I'm guessing the answer here is "No", but: Do you still have the original code for this lying around somewhere, for me to look at and maybe try out myself, rather than trying to reimplement it myself?

mw (Nov 26 2019 at 19:27, on Zulip):

the github comments are still referencing it, so it might be just a matter of a few clicks?

pnkfelix (Nov 27 2019 at 10:51, on Zulip):

The github comments say "outdated code" and when I tried to follow them, I got one of those pages that says "We went looking everywhere, but couldn’t find those commits."

bjorn3 (Nov 27 2019 at 20:16, on Zulip):

The force-push messages have working before and after commit links in them.

pnkfelix (Nov 28 2019 at 10:06, on Zulip):

ah thanks @bjorn3 , I've always overlooked that

pnkfelix (Nov 29 2019 at 16:05, on Zulip):

@mw okay I think I have a patch for this

pnkfelix (Nov 29 2019 at 16:06, on Zulip):

I'm going to do some internal testing, but here is the relevant commit; it is largely inspired by the approach you referenced in that earlier PR.

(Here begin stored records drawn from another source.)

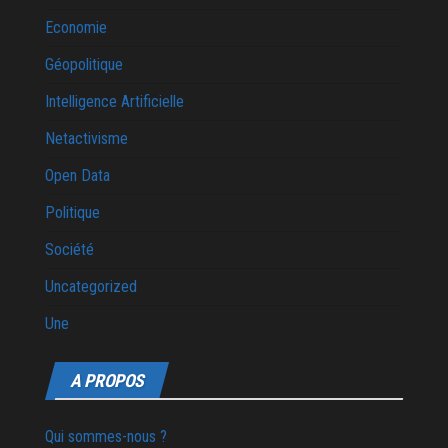
Economie
Géopolitique
Intelligence Artificielle
Netactivisme
Open Data
Politique
Société
Uncategorized
Une
A PROPOS
Qui sommes-nous ?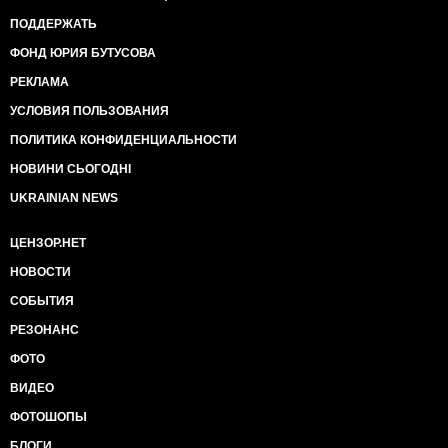
ПОДДЕРЖАТЬ
ФОНД ЮРИЯ БУТУСОВА
РЕКЛАМА
УСЛОВИЯ ПОЛЬЗОВАНИЯ
ПОЛИТИКА КОНФИДЕНЦИАЛЬНОСТИ
НОВИНИ СЬОГОДНІ
UKRAINIAN NEWS
ЦЕНЗОР.НЕТ
НОВОСТИ
СОБЫТИЯ
РЕЗОНАНС
ФОТО
ВИДЕО
ФОТОШОПЫ
БЛОГИ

mw (Dec 02 2019 at 07:56, on Zulip):

Great, I'll put looking at that on my todo list

pnkfelix (Dec 02 2019 at 10:25, on Zulip):

at this point I'm going to spend some time today exploring whether I can make a more robust regression test

pnkfelix (Dec 02 2019 at 11:26, on Zulip):

@mw am I correct that the tests in src/incremental/thinlto are supposedly exercising ThinLTO because they have -O in their // compile-flags ?

mw (Dec 02 2019 at 12:17, on Zulip):

yes

pnkfelix (Dec 02 2019 at 13:33, on Zulip):

I'm not sure I'm going to be able to construct a (robust) test case for this. Even with the knowledge of the bug that I've garnered, I really don't know how to reliably get LLVM to reproduce the at-LTO-time inlining behavior that we need to witness on my local machine.

mw (Dec 02 2019 at 13:37, on Zulip):

small functions like fn foo() -> u32 { 0 } are imported very reliably by ThinLTO

mw (Dec 02 2019 at 13:38, on Zulip):

and functions with #[inline(never)] are also reliably not imported by ThinLTO, afaik

mw (Dec 02 2019 at 13:38, on Zulip):

maybe that helps?

pnkfelix (Dec 02 2019 at 13:44, on Zulip):

The scenario I need to recreate is one where we change our mind about whether to mark a fn as internal or not

pnkfelix (Dec 02 2019 at 13:45, on Zulip):

while at the same time, LTO has inlined the reference to that (to-be-marked internal) fn into some cgu that won't be rebuilt under the old logic

pnkfelix (Dec 02 2019 at 13:45, on Zulip):

I'm able to get the first step down pretty reliably

pnkfelix (Dec 02 2019 at 13:45, on Zulip):

but I haven't made much luck with the second part.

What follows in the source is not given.